Struniawski Karol, Kozera Ryszard, Trzciński Paweł, Marasek-Ciołakowska Agnieszka, Sas-Paszt Lidia
Institute of Information Technology, Warsaw University of Life Sciences - SGGW, ul. Nowoursynowska 159, 02-776, Warsaw, Poland.
School of Physics, Mathematics and Computing, The University of Western Australia, 35 Stirling Highway, Crawley, Perth, WA, 6009, Australia.
Sci Rep. 2024 Dec 28;14(1):31034. doi: 10.1038/s41598-024-82174-4.
The aim of this research is to create an automated system for identifying soil microorganisms at the genera level based on raw microscopic images of monocultural colonies grown in laboratory environment. The examined genera are: Fusarium, Trichoderma, Verticillium, Purpureolicillium and Phytophthora. The proposed pipeline deals with unprocessed microscopic images, avoiding additional sample marking or coloration. The methodology includes several stages: image preprocessing, segmenting images to isolate microorganisms from the background, calculating features related to image color and texture for classification.
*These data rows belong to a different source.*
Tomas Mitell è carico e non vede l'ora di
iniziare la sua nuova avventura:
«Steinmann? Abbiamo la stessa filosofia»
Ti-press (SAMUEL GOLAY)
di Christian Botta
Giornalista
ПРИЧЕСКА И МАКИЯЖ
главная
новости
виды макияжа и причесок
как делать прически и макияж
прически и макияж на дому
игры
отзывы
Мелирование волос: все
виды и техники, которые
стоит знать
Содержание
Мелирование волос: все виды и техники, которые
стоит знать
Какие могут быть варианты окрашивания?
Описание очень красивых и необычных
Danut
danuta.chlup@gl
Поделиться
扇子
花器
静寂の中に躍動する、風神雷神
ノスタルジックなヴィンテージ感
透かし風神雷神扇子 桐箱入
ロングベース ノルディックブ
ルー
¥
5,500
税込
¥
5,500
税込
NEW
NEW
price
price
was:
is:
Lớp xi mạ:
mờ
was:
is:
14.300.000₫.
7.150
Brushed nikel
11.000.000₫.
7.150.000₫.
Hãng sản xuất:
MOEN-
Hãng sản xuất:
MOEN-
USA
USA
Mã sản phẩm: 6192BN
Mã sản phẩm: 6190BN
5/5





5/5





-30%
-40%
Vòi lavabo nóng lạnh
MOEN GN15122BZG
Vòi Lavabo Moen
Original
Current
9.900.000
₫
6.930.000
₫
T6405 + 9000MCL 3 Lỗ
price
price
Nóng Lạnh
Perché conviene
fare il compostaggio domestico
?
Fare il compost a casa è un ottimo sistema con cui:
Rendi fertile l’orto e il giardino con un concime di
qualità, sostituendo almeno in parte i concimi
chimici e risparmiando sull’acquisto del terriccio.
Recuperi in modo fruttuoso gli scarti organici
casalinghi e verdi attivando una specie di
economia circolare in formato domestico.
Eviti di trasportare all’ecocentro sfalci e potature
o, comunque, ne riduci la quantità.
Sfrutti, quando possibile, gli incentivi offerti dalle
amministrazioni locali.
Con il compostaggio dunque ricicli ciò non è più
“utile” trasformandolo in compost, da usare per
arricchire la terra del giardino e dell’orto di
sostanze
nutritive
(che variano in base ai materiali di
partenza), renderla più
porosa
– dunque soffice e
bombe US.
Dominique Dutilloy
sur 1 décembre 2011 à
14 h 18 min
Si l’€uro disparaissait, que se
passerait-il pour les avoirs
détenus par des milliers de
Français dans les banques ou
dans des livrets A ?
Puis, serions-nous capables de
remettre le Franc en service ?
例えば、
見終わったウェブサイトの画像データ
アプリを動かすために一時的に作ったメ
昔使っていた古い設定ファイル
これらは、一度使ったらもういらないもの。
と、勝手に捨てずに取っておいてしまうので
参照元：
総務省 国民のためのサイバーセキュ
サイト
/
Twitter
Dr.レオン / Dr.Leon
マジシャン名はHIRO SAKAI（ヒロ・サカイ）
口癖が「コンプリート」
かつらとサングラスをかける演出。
Using an extensive dataset of 2866 images from the National Institute of Horticultural Research in Skierniewice the Extreme Learning Machine model was trained and validated. The model showcases high accuracy and computational efficiency compared to other Machine Learning state-of-the art methods e.g. CatBoost, Random Forest or Convolutional Neural Networks. Statistical techniques, including Multivariate Analysis of Variance were employed to confirm significant differences among the datasets, enhancing the model's robustness. Nevertheless, Shapley Additive Explanations values provided transparency into the model's decision-making process. This approach has the potential to improve early detection and management of soil pathogens, promoting sustainable agriculture and demonstrating machine learning's potential in environmental monitoring, microbial ecology or industrial microbiology.
本研究的目的是创建一个自动化系统,用于基于实验室环境中生长的单菌落原始微观图像,在属水平上识别土壤微生物。所检测的属包括:镰刀菌属、木霉属、轮枝菌属、紫青霉属和疫霉属。所提出的流程处理未加工的微观图像,避免额外的样本标记或染色。该方法包括几个阶段:图像预处理、分割图像以从背景中分离微生物、计算与图像颜色和纹理相关的特征以进行分类。使用来自斯基尔尼维采国家园艺研究所的2866幅图像的广泛数据集对极限学习机模型进行了训练和验证。与其他机器学习的先进方法(如CatBoost、随机森林或卷积神经网络)相比,该模型展示了高精度和计算效率。采用了包括多变量方差分析在内的统计技术来确认数据集之间的显著差异,增强了模型的稳健性。尽管如此,夏普利值解释为模型的决策过程提供了透明度。这种方法有可能改善土壤病原体的早期检测和管理,促进可持续农业,并展示机器学习在环境监测、微生物生态学或工业微生物学中的潜力。